■ TASK REQUIREMENTS ■
Look for the word "GIMME". Copy every line of the listing where it occurs.
───── SUPPLIED RECORDS ─────
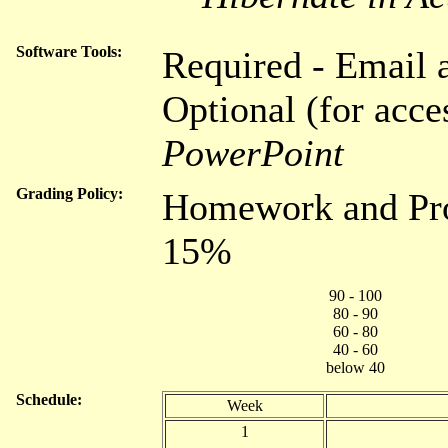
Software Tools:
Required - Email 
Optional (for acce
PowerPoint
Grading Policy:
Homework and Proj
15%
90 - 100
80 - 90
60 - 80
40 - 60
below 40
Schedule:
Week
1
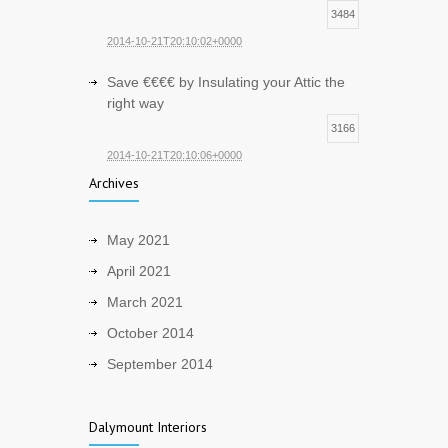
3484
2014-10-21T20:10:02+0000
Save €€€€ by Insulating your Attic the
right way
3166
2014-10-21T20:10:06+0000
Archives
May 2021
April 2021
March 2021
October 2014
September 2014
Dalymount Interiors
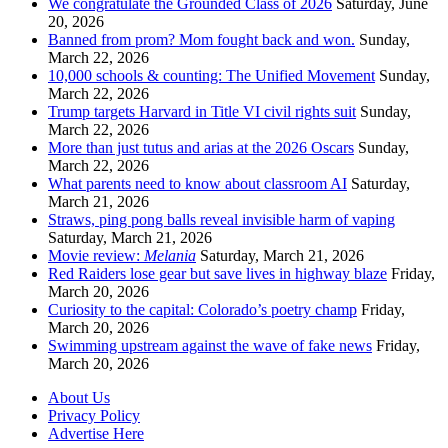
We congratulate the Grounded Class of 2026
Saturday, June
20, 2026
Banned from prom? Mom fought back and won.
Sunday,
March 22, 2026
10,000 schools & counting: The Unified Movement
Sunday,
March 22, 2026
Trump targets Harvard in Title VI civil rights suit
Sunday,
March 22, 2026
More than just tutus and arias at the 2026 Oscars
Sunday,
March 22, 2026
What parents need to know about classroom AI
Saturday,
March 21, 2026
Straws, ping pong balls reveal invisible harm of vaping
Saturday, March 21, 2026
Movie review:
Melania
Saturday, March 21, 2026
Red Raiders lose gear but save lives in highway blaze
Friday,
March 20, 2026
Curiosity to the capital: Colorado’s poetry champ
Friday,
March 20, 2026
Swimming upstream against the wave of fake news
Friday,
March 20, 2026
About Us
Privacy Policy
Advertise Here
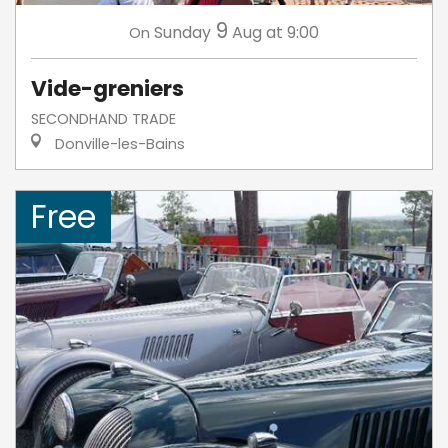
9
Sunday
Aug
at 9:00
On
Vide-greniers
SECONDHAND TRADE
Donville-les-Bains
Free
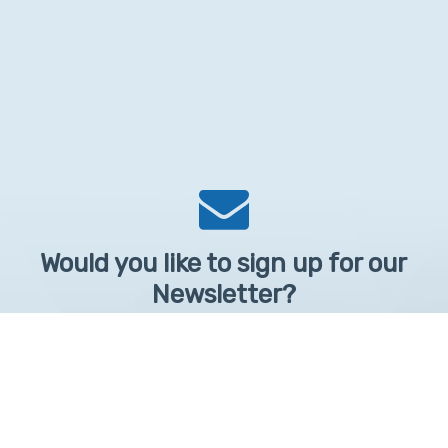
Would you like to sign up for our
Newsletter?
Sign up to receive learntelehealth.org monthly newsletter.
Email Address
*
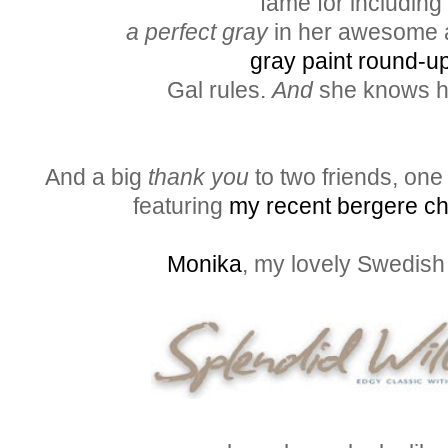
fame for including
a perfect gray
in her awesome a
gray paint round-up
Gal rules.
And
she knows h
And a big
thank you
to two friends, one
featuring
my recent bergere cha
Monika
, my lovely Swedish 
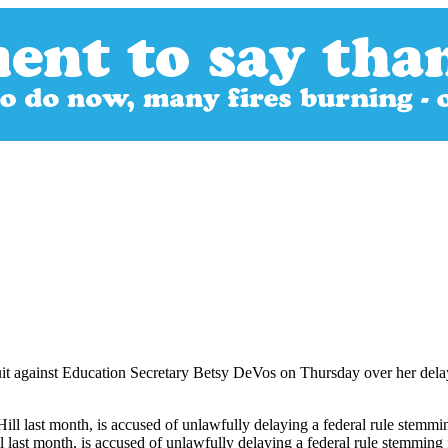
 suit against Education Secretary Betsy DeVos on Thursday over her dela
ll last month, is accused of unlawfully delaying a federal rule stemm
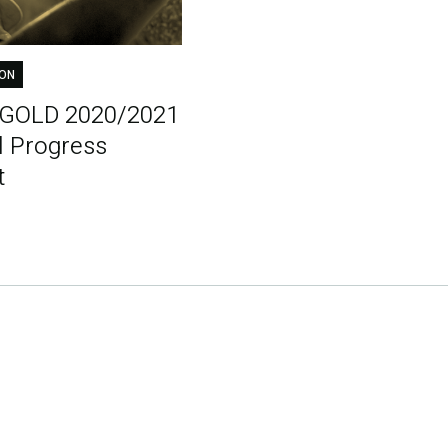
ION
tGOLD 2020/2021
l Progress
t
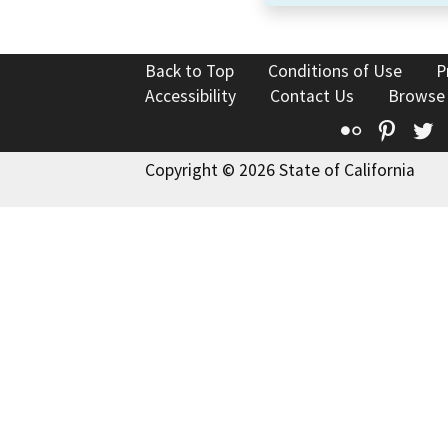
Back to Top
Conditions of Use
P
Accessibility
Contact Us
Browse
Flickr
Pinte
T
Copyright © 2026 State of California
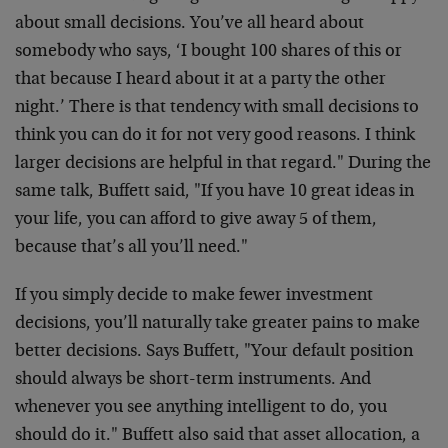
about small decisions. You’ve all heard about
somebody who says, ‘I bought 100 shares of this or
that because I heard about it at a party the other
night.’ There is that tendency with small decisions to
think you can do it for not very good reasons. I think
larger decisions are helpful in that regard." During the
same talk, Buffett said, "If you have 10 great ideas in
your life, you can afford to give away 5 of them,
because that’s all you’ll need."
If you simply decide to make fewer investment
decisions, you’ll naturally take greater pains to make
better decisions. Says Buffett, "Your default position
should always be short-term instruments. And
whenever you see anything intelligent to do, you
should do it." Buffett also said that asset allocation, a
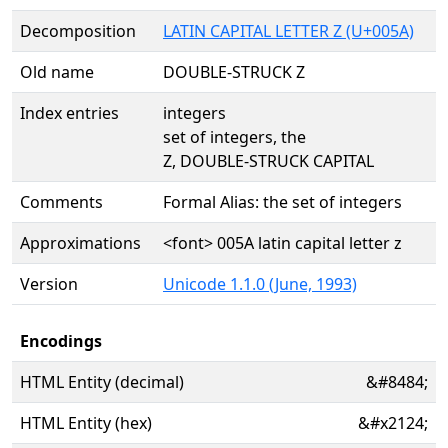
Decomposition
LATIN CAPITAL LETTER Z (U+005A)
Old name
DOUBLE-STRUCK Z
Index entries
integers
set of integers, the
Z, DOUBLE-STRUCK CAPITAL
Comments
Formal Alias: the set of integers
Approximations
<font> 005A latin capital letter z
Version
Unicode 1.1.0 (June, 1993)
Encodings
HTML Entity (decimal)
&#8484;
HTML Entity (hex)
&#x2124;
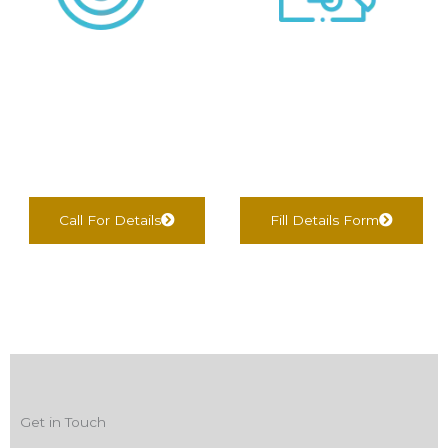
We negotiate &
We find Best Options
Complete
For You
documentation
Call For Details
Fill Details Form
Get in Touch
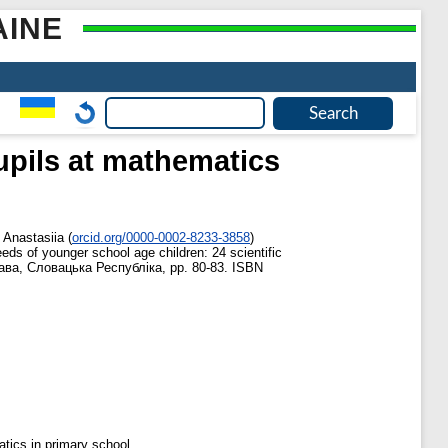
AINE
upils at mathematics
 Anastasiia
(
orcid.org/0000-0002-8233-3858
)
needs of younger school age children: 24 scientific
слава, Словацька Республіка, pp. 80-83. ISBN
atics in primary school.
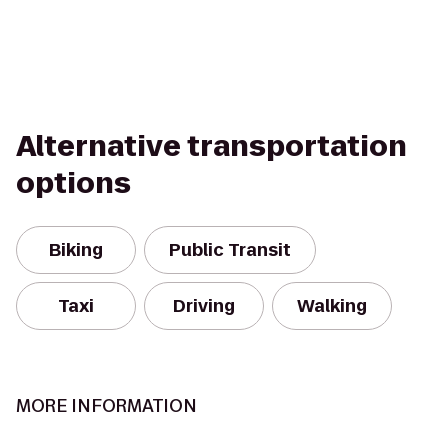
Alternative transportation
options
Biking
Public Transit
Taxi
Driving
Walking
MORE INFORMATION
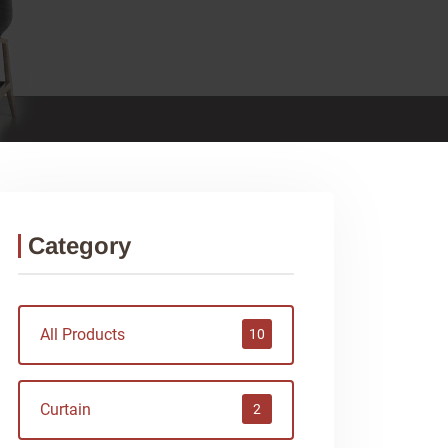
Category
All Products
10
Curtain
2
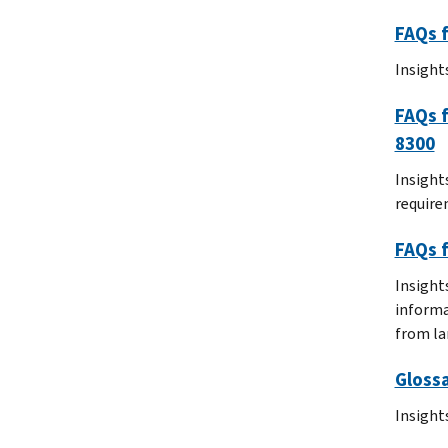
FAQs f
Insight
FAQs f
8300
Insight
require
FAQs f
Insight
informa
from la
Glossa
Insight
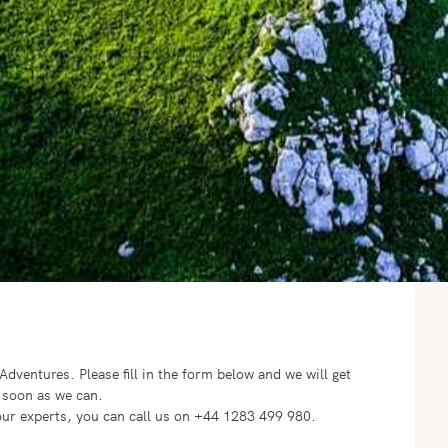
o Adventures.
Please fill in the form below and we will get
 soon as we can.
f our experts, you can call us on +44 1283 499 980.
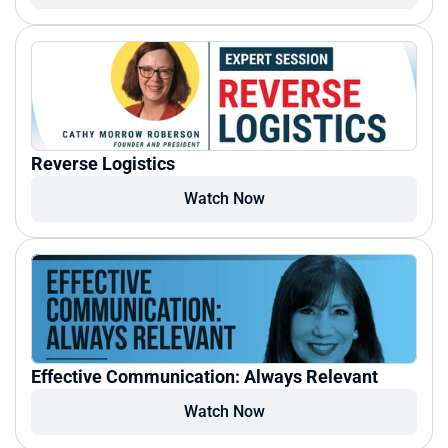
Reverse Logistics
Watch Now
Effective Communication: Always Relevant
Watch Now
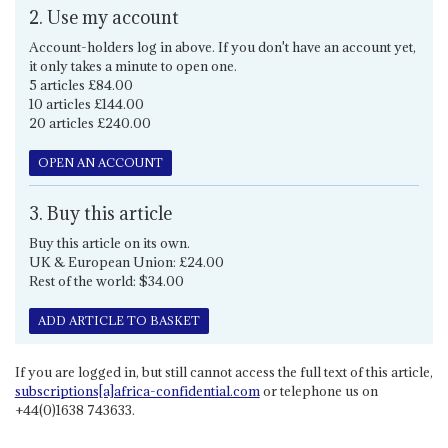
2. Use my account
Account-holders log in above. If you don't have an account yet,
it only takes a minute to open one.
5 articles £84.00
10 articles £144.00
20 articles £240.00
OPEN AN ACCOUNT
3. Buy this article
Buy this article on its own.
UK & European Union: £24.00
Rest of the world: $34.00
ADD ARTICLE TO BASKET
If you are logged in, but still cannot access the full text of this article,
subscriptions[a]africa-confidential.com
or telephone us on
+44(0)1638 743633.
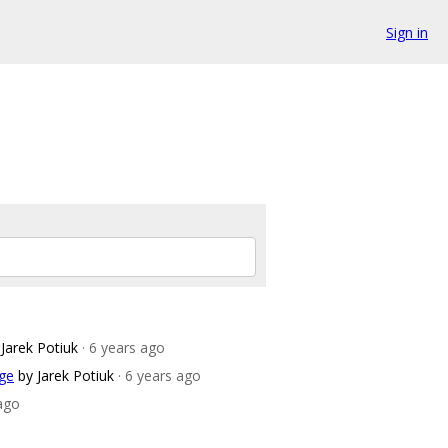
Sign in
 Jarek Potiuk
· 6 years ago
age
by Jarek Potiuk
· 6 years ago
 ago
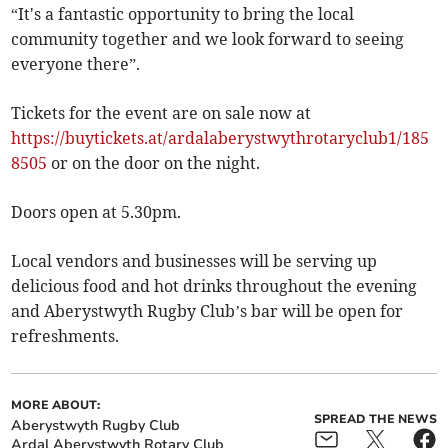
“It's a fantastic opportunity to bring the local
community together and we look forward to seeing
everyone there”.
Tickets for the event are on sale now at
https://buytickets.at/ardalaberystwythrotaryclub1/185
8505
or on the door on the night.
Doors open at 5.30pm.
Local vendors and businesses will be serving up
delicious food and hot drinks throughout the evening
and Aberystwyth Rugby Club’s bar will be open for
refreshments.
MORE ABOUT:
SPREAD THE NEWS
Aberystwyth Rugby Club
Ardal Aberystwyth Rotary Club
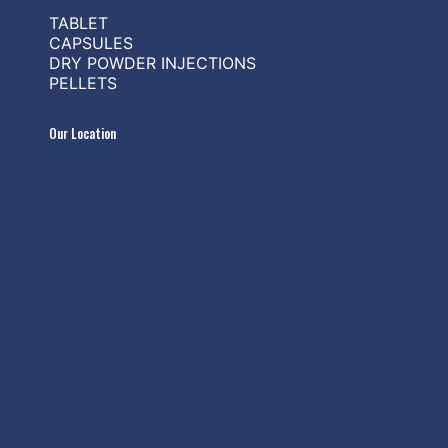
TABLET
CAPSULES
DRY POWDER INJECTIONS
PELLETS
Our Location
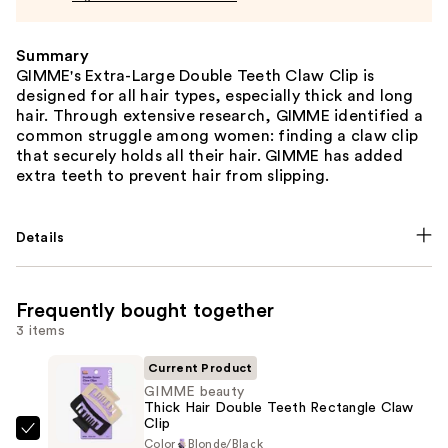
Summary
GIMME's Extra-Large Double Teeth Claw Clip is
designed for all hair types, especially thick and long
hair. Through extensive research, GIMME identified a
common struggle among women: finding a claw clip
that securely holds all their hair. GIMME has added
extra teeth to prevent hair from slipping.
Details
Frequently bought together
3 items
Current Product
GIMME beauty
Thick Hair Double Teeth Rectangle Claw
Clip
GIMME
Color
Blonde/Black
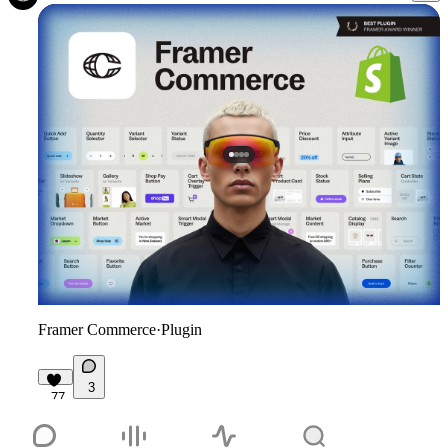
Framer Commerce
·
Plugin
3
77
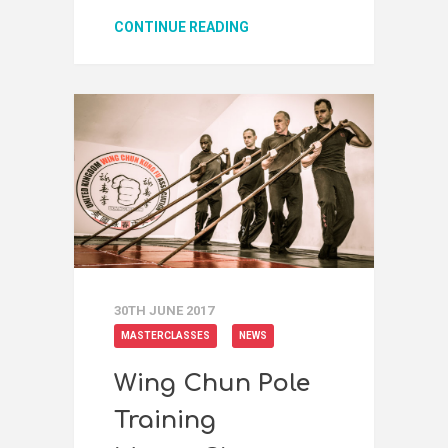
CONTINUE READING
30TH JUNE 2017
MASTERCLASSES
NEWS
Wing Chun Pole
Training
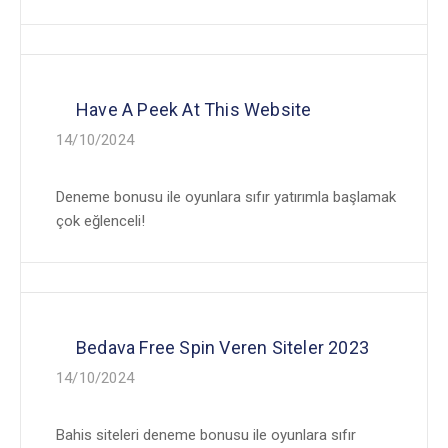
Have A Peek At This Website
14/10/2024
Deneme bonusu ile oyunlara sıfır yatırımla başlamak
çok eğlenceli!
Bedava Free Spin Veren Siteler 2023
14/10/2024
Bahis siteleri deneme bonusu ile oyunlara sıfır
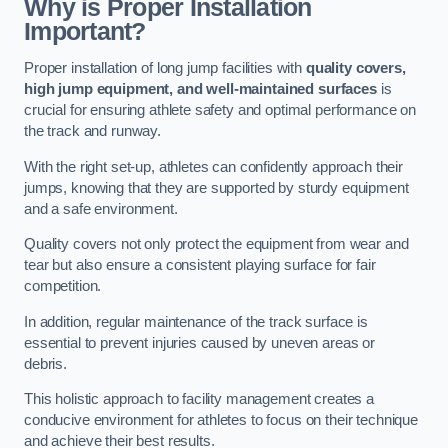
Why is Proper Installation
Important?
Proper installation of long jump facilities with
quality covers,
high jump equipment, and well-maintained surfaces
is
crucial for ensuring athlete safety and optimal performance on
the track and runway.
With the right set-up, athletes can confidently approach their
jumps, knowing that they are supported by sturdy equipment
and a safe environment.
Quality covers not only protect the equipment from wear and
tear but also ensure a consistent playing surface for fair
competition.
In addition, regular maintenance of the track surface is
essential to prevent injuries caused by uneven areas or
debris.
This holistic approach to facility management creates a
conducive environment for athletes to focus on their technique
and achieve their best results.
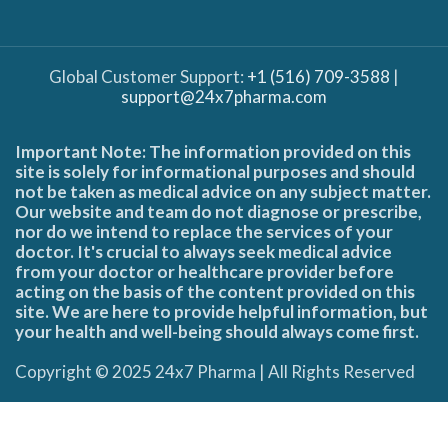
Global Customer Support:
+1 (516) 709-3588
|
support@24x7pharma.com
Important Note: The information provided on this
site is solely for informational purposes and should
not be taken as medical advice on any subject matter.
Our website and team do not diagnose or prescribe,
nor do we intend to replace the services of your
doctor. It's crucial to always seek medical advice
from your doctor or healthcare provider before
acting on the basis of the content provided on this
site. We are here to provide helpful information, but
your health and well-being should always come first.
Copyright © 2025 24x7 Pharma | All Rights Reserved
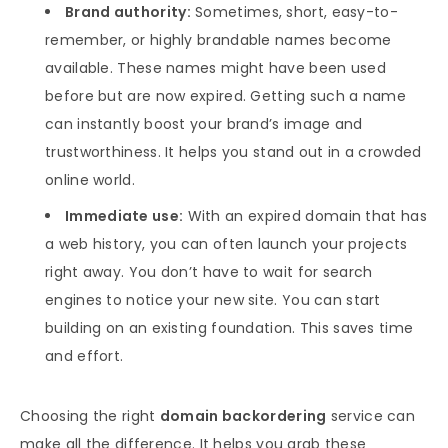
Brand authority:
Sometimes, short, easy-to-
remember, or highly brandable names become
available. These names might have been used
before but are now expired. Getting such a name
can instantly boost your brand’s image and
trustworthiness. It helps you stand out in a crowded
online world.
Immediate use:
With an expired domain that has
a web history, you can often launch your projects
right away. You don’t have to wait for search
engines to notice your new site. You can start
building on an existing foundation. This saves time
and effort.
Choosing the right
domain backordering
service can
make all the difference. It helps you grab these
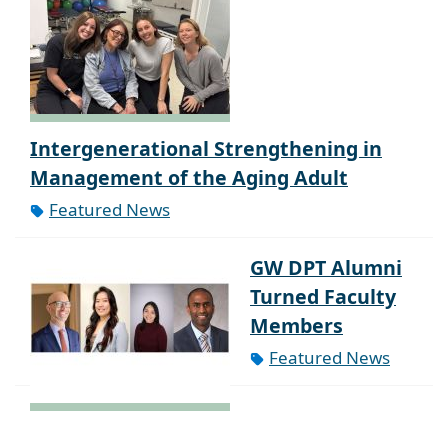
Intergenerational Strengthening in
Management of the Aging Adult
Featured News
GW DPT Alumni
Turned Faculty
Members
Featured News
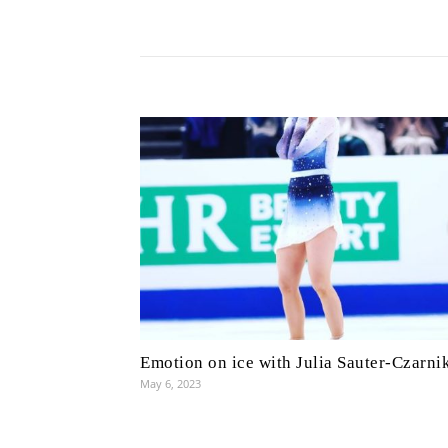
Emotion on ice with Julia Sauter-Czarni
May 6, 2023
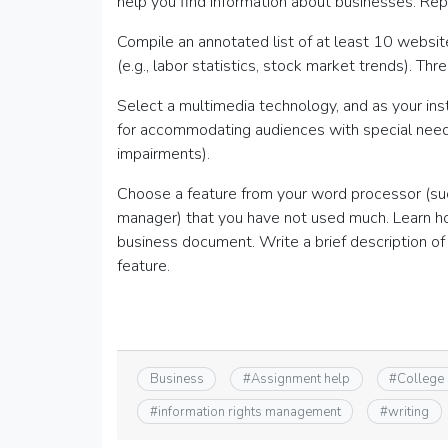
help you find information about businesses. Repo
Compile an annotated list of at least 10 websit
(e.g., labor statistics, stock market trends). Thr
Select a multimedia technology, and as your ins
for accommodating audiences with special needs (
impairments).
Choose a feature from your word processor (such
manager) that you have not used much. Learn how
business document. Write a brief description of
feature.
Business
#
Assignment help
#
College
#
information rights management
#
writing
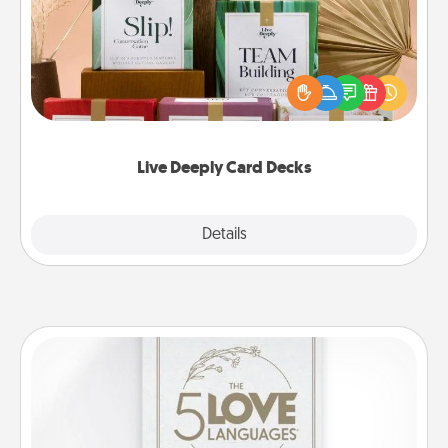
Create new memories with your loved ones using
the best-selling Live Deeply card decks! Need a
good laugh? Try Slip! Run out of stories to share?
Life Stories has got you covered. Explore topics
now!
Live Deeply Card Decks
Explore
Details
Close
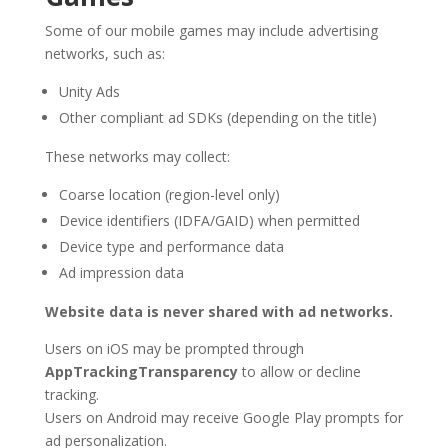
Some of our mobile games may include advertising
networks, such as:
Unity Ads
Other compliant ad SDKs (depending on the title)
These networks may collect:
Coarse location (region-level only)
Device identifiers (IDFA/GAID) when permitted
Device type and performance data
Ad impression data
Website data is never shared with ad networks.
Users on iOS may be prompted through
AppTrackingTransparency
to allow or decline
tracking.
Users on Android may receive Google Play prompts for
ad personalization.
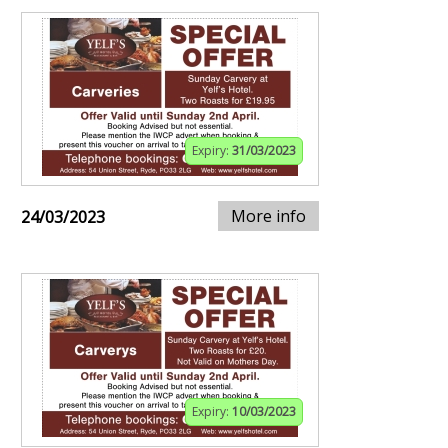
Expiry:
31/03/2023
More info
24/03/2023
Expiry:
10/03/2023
─────
■ EXERCISE RESPONSE ■
GIMME's Extra-Large Double Teeth Claw Clip is
hair. Through extensive research, GIMME identified a
that securely holds all their hair. GIMME has added
GIMME beauty
GIMME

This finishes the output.